This was published under the 2010 to 2015 Conservative and Liberal Democrat coalition government
Jo Swinson welcomes progress to date.
Today (21 December) marks the 7th anniversary of the first day that same-sex couples were able to enter into a civil partnership in England and Wales (19 Dec in Northern Ireland and 20 Dec in Scotland).
The Civil Partnership Act 2004 enabled same-sex couples for the first time in UK history to have their relationship recognised in law. It also gives them equivalent rights and responsibilities as to marriage.
Last week the Government published the results of its equal marriage consultation, and announced that it would introduce legislation next year which allow same-sex marriage.
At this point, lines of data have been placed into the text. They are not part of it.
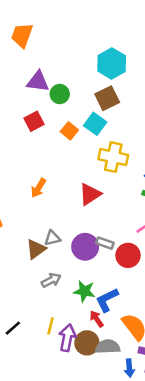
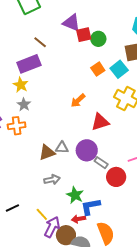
purple triangle: (38, 81) -> (71, 23), moved
red square: (34, 121) -> (84, 35), moved
orange arrow: (38, 188) -> (78, 100), moved
purple circle: (85, 247) -> (87, 150), moved
red arrow: (97, 319) -> (79, 219), turned -80
yellow line: (51, 326) -> (42, 214), turned -72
We will also introduce a process that will allow civil partnerships (now numbering some 50,000) to be converted into a civil marriage; and change the law so that individuals can legally change their gender while remaining married - putting an end to the distressing process of having to end a marriage or civil partnership before a full gender recognition certificate can be issued.
Equality for all
“The Civil Partnership Act 2004 marked a significant milestone in UK history and I am proud to be celebrating the 7th anniversary of its implementation,” said Women and Equalities Minister Jo Swinson. “It’s great that around 50,000 couples have already made that commitment.”
“But we also recognise that some people view civil partnerships as different from marriage and feel this is unfair.
“Our priority is to provide equality for same-sex couples, which is why we are introducing legislation next year to ensure that same-sex couples can marry. And those couples who are already in a civil partnership will be able to convert to a marriage if they so wish.”